• _TRY IT_:
How many lines in the data below contain the string "mauris"? State that number only.

• _DATA FOR THE TASK_:
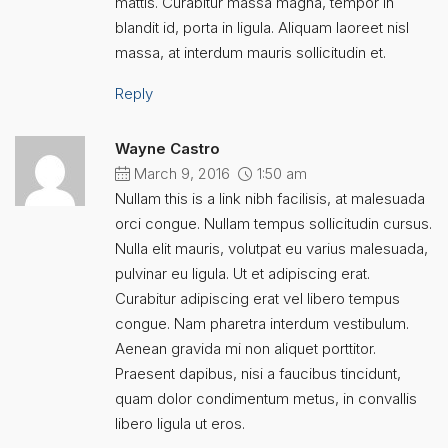
mattis. Curabitur massa magna, tempor in
blandit id, porta in ligula. Aliquam laoreet nisl
massa, at interdum mauris sollicitudin et.
Reply
Wayne Castro
March 9, 2016
1:50 am
Nullam this is a link nibh facilisis, at malesuada
orci congue. Nullam tempus sollicitudin cursus.
Nulla elit mauris, volutpat eu varius malesuada,
pulvinar eu ligula. Ut et adipiscing erat.
Curabitur adipiscing erat vel libero tempus
congue. Nam pharetra interdum vestibulum.
Aenean gravida mi non aliquet porttitor.
Praesent dapibus, nisi a faucibus tincidunt,
quam dolor condimentum metus, in convallis
libero ligula ut eros.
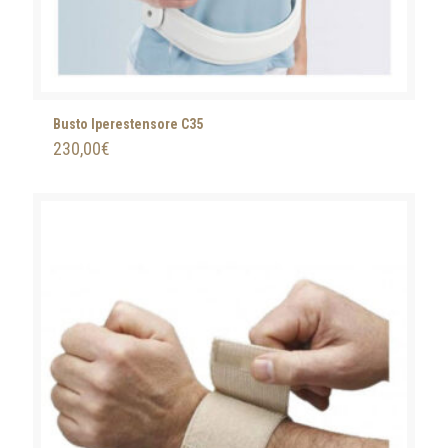
Busto Iperestensore C35
230,00
€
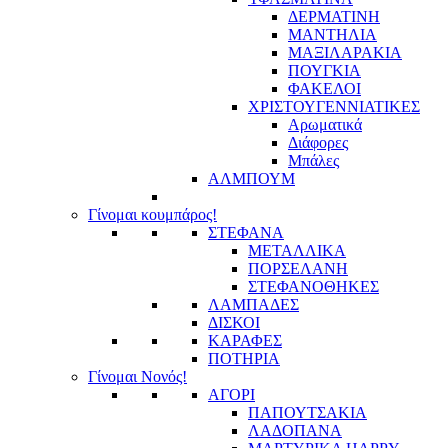
ΔΕΡΜΑΤΙΝΗ
ΜΑΝΤΗΛΙΑ
ΜΑΞΙΛΑΡΑΚΙΑ
ΠΟΥΓΚΙΑ
ΦΑΚΕΛΟΙ
ΧΡΙΣΤΟΥΓΕΝΝΙΑΤΙΚΕΣ
Αρωματικά
Διάφορες
Μπάλες
ΑΛΜΠΟΥΜ
Γίνομαι κουμπάρος!
ΣΤΕΦΑΝΑ
ΜΕΤΑΛΛΙΚΑ
ΠΟΡΣΕΛΑΝΗ
ΣΤΕΦΑΝΟΘΗΚΕΣ
ΛΑΜΠΑΔΕΣ
ΔΙΣΚΟΙ
ΚΑΡΑΦΕΣ
ΠΟΤΗΡΙΑ
Γίνομαι Νονός!
ΑΓΟΡΙ
ΠΑΠΟΥΤΣΑΚΙΑ
ΛΑΔΟΠΑΝΑ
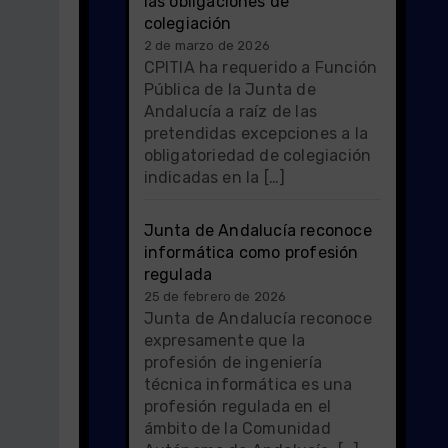
las obligaciones de
colegiación
2 de marzo de 2026
CPITIA ha requerido a Función
Pública de la Junta de
Andalucía a raíz de las
pretendidas excepciones a la
obligatoriedad de colegiación
indicadas en la […]
Junta de Andalucía reconoce
informática como profesión
regulada
25 de febrero de 2026
Junta de Andalucía reconoce
expresamente que la
profesión de ingeniería
técnica informática es una
profesión regulada en el
ámbito de la Comunidad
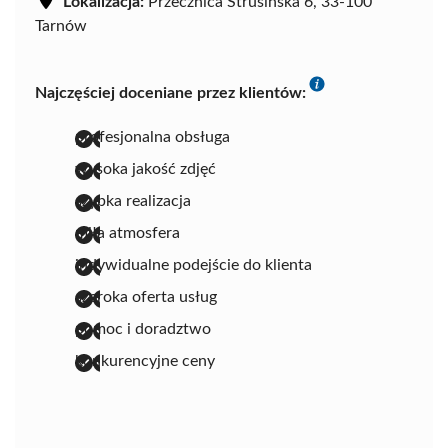
Lokalizacja:
Przecznica Strusińska 6, 33-100
Tarnów
Najczęściej doceniane przez klientów:
profesjonalna obsługa
wysoka jakość zdjęć
szybka realizacja
miła atmosfera
indywidualne podejście do klienta
szeroka oferta usług
pomoc i doradztwo
konkurencyjne ceny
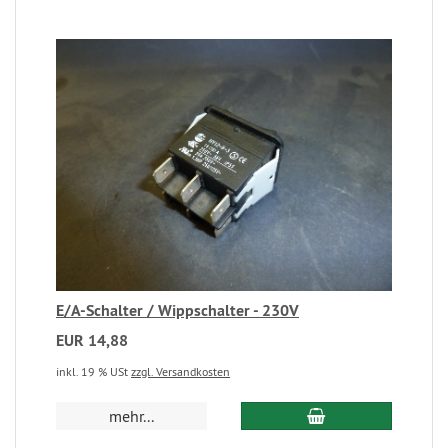
E/A-Schalter / Wippschalter - 230V
EUR 14,88
inkl. 19 % USt
zzgl. Versandkosten
mehr...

• _WRITTEN ANSWER_:
2